Memoria e Futuro
L’ideologia della percezione
L’essere umano, si sa, durante la sua lunga o breve esistenza vaga per il mondo in cerca di certezze. Amori, amicizie, famiglia, lavoro, casa, il senso della vita. Quanto più ciò che lo circonda è indeterminato tanto più ha bisogno di descriverlo in maniera chiara e stentorea. Meglio ancora, se trova questa descrizione del mondo che lo circonda bella preconfezionata, una cosa in meno a cui pensare nel quotidiano. Per tanti secoli questo compito era destinato alle religioni (e per molti nel mondo è ancora così). Per un tempo relativamente più breve, alle ideologie politiche (e per molti meno è ancora così).
In questi ultimi tempi (che i portatori dell’afflato religioso spesso definiscono, con disprezzo, “relativisti”) siamo costretti a confrontarci con le mille variabili dell’ambiente circostante senza un manuale d’uso pronto e squadernato alla bisogna, per cui dobbiamo arrangiarci come possiamo. Ma l’istinto e l’educazione è ancora, almeno in parte, quella “assolutista”, per cui siamo abituati a permeare i nostri discorsi di certezze che provano a puntellare le fragili basi dei nostri ragionamenti, spesso andando anche contro alle evidenze, trasformando pareri e sensazioni in clave con cui assestare colpi ai malcapitati con cui ci confrontiamo.
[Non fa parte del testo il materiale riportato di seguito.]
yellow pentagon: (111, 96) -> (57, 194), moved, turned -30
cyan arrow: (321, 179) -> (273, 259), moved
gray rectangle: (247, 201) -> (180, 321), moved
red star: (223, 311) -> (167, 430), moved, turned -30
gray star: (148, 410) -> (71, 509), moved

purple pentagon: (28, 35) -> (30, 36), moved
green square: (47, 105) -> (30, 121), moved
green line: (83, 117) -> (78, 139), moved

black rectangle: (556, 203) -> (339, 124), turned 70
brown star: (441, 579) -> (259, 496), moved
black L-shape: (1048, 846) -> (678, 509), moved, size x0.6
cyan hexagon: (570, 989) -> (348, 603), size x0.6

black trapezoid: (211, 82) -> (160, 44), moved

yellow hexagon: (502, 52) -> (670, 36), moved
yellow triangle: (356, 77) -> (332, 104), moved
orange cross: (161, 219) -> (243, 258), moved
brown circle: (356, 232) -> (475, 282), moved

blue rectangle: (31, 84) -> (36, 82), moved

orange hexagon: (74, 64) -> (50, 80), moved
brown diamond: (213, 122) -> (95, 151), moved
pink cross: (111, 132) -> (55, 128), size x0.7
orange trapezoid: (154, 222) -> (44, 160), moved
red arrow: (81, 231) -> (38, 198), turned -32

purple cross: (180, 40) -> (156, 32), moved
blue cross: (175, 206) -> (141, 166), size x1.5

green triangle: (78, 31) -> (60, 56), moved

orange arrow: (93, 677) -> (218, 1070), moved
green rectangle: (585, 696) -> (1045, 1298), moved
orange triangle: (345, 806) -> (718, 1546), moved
Un ambito in cui questo “metodo” è sempre più presente è quello legato alla metereologia e al clima, argomento tipicamente estivo, anche perché quando stiamo chiusi in ufficio a chi vuoi che importi se fuori c’è un grado in più o in meno o se nel weekend pioverà in spiaggia? Ma nella comunicazione sul clima e, in specifico, nelle previsioni è da tempo dominante il termine “percezione”. Questo termine viene usato a sproposito, solo per confermare l’esattezza delle proprie “previsioni”, quando i dati propalati con ideologica certezza cozzano con la realtà dei fatti. Ma c’è, ovviamente, di più.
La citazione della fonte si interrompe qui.